Ms Grace said the partnership would encourage people to anonymously report animal cruelty and misconduct within the racing industry.
“Animal cruelty has no place in racing but we need the public’s help to stamp it out altogether,” she said.
“The vast majority of those involved in racing do the right thing and uphold the highest animal welfare standards.
“But we learned through the greyhound live baiting scandal that there are some people who will cut corners.
“I want to encourage any Queenslanders with genuine concerns for the welfare of any racing animal to get in touch with Crime Stoppers.”
Ms Grace said expert investigators from QRIC, the state’s independent watchdog overseeing the integrity and welfare standards of racing animals and participants in Queensland, would not hesitate to act against wrongdoers.
Commissioner Ross Barnett said the QRIC was focused on upholding the integrity of the industry.
“We want to ensure everyone in the racing industry has the opportunity to compete on a level playing field, and continue our great racing traditions in Queensland,” Commissioner Barnett said.
“Crime Stoppers is a trusted organisation in Australia, and people can be assured that information can be provided anonymously, and directed to the appropriate agency for action.
“This partnership will assist us to investigate allegations of unethical behaviour within the industry.
“We rely on information from the public to help us to prosecute those who are doing the wrong thing.
“You can report information about things that affect animal welfare or constitute cruelty to racing animals, such as live baiting.
“You should also report any information you might have about criminal activity across all three codes of racing such as race fixing, use of doping and performance enhancing substances, or illegal betting.
“If you have any information about mistreatment of racing animals or wrongdoing within the sport, we urge you to come forward and report it to Crimes Stoppers on 1800 333 000.”

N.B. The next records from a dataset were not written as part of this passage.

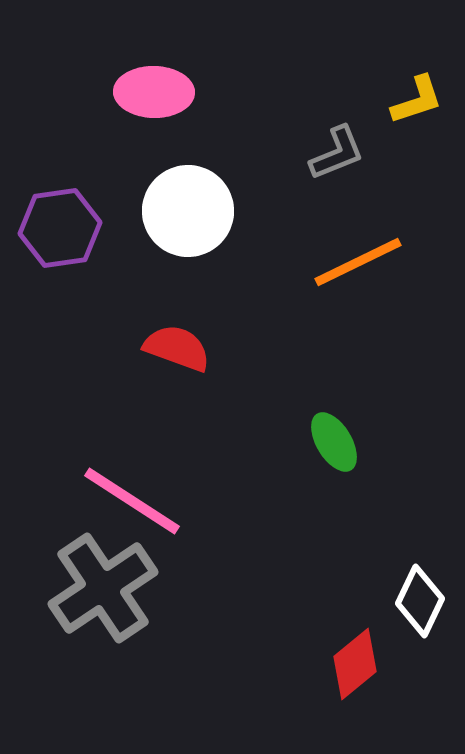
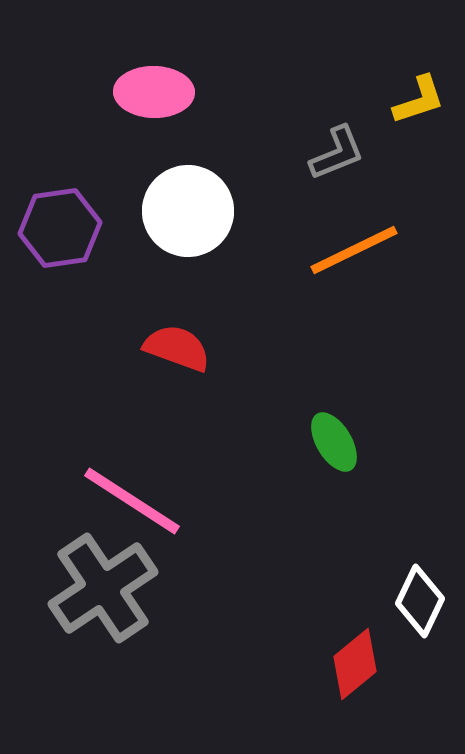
yellow L-shape: moved 2 px right
orange line: moved 4 px left, 12 px up
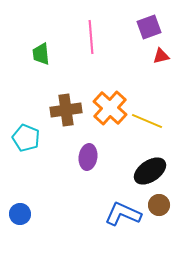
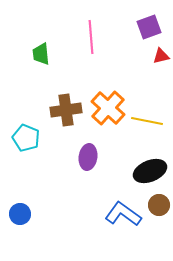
orange cross: moved 2 px left
yellow line: rotated 12 degrees counterclockwise
black ellipse: rotated 12 degrees clockwise
blue L-shape: rotated 12 degrees clockwise
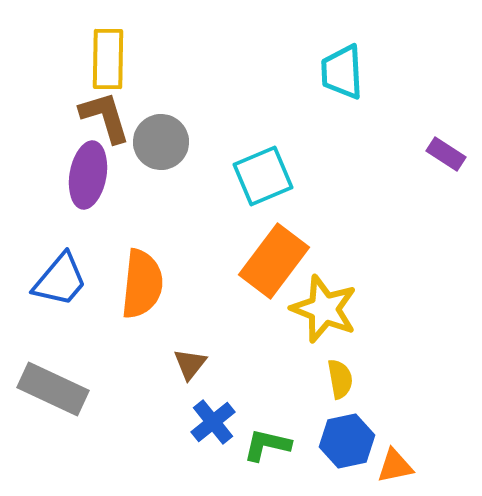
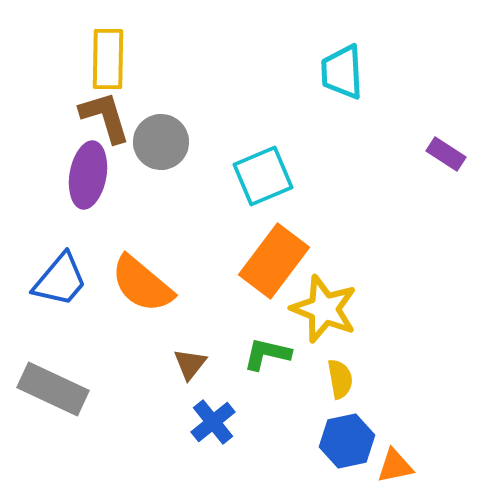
orange semicircle: rotated 124 degrees clockwise
green L-shape: moved 91 px up
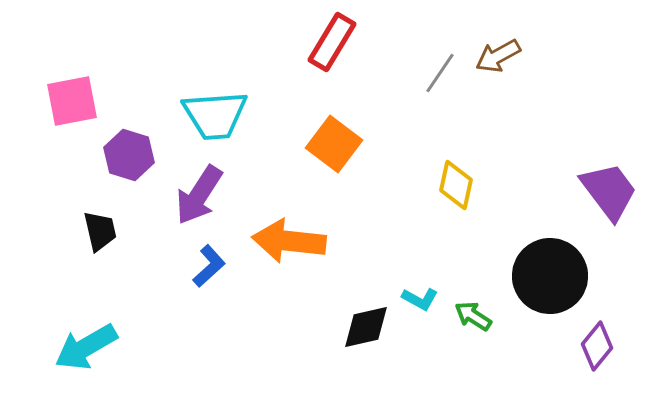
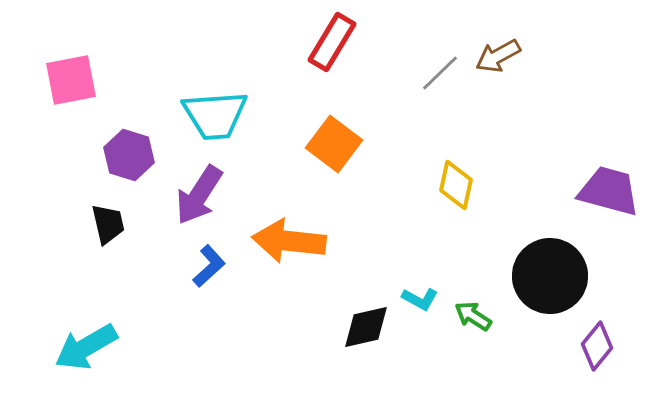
gray line: rotated 12 degrees clockwise
pink square: moved 1 px left, 21 px up
purple trapezoid: rotated 38 degrees counterclockwise
black trapezoid: moved 8 px right, 7 px up
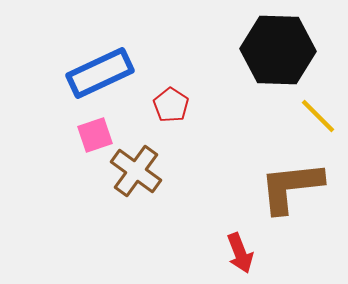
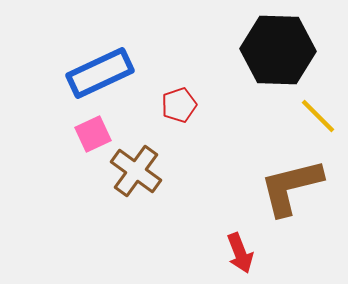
red pentagon: moved 8 px right; rotated 20 degrees clockwise
pink square: moved 2 px left, 1 px up; rotated 6 degrees counterclockwise
brown L-shape: rotated 8 degrees counterclockwise
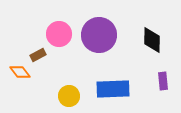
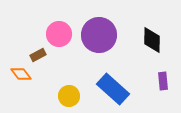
orange diamond: moved 1 px right, 2 px down
blue rectangle: rotated 44 degrees clockwise
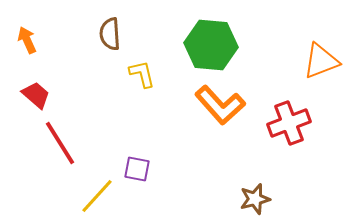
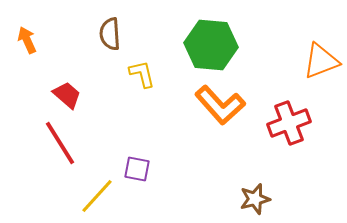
red trapezoid: moved 31 px right
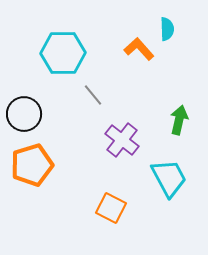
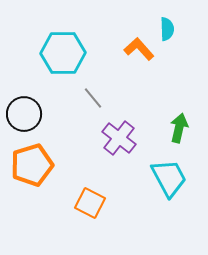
gray line: moved 3 px down
green arrow: moved 8 px down
purple cross: moved 3 px left, 2 px up
orange square: moved 21 px left, 5 px up
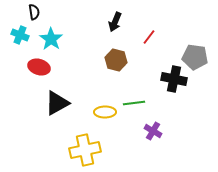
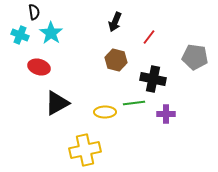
cyan star: moved 6 px up
black cross: moved 21 px left
purple cross: moved 13 px right, 17 px up; rotated 30 degrees counterclockwise
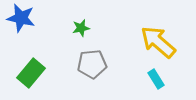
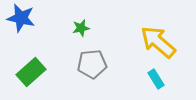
green rectangle: moved 1 px up; rotated 8 degrees clockwise
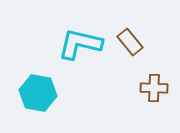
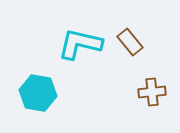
brown cross: moved 2 px left, 4 px down; rotated 8 degrees counterclockwise
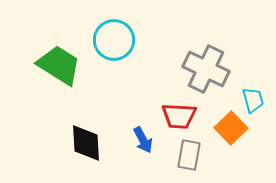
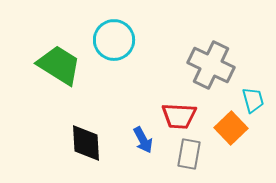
gray cross: moved 5 px right, 4 px up
gray rectangle: moved 1 px up
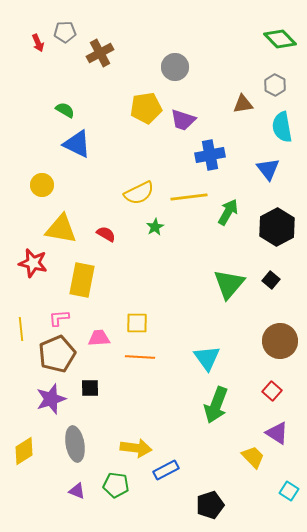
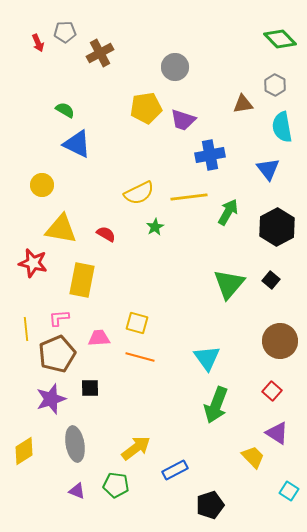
yellow square at (137, 323): rotated 15 degrees clockwise
yellow line at (21, 329): moved 5 px right
orange line at (140, 357): rotated 12 degrees clockwise
yellow arrow at (136, 448): rotated 44 degrees counterclockwise
blue rectangle at (166, 470): moved 9 px right
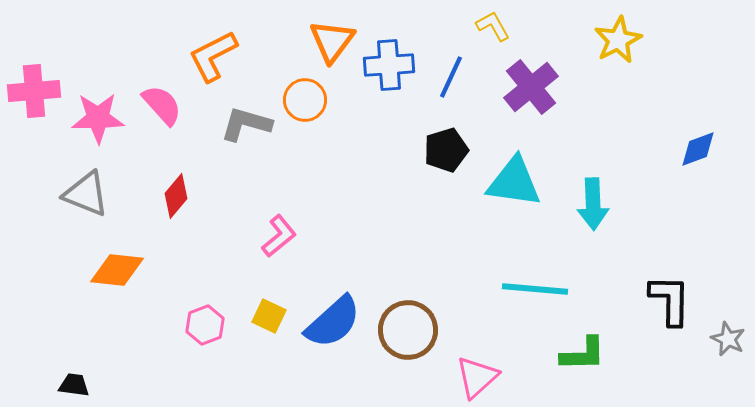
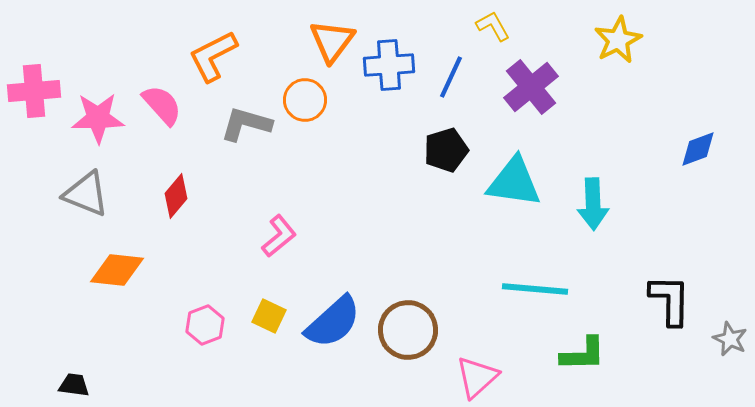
gray star: moved 2 px right
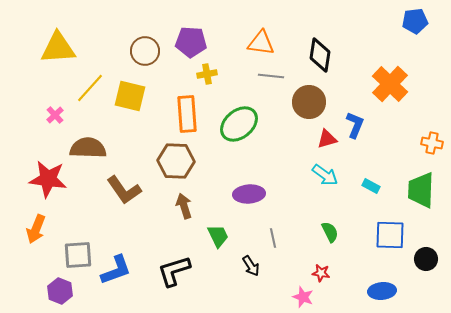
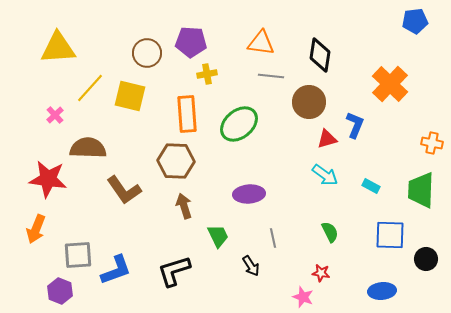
brown circle at (145, 51): moved 2 px right, 2 px down
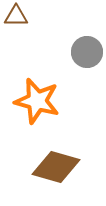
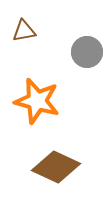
brown triangle: moved 8 px right, 15 px down; rotated 10 degrees counterclockwise
brown diamond: rotated 9 degrees clockwise
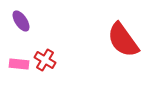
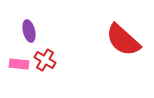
purple ellipse: moved 8 px right, 10 px down; rotated 20 degrees clockwise
red semicircle: rotated 12 degrees counterclockwise
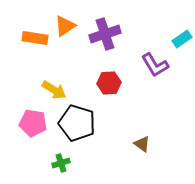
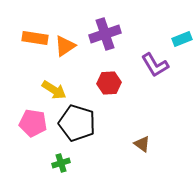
orange triangle: moved 20 px down
cyan rectangle: rotated 12 degrees clockwise
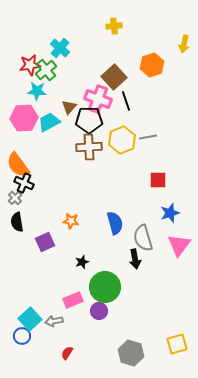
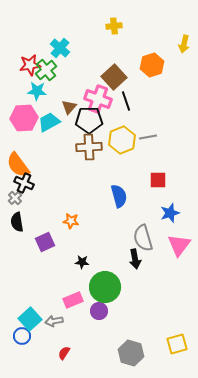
blue semicircle: moved 4 px right, 27 px up
black star: rotated 24 degrees clockwise
red semicircle: moved 3 px left
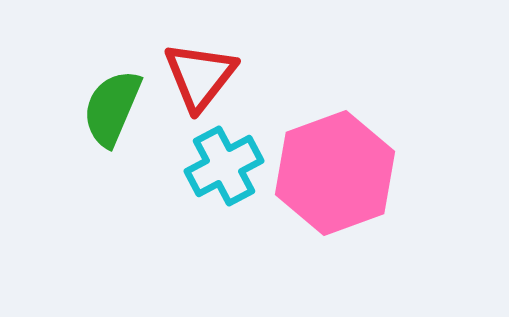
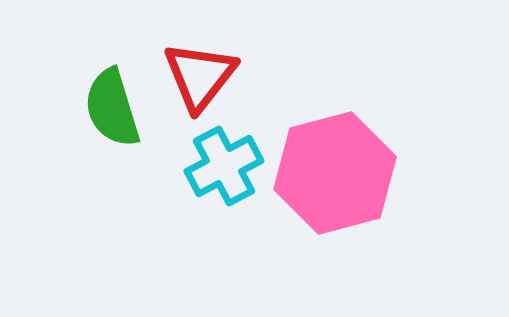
green semicircle: rotated 40 degrees counterclockwise
pink hexagon: rotated 5 degrees clockwise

Crime Stoppers Chief Executive Trevor O’Hara welcomed the partnership to tackle animal cruelty.
“Crime Stoppers provides a vital reporting function, allowing people to provide information and intelligence to assist police and other law enforcement agencies to solve crimes,” Mr O’Hara said.
“Often people are afraid to make official complaints and reports. Crime Stoppers is a trusted community volunteer organisation and guarantees anonymity, so people can report information without fear of repercussions or prosecution.
“Information can be provided to Crime Stoppers by calling 1800 333 000 or online at www.crimestoppersqld.com.au/racing.”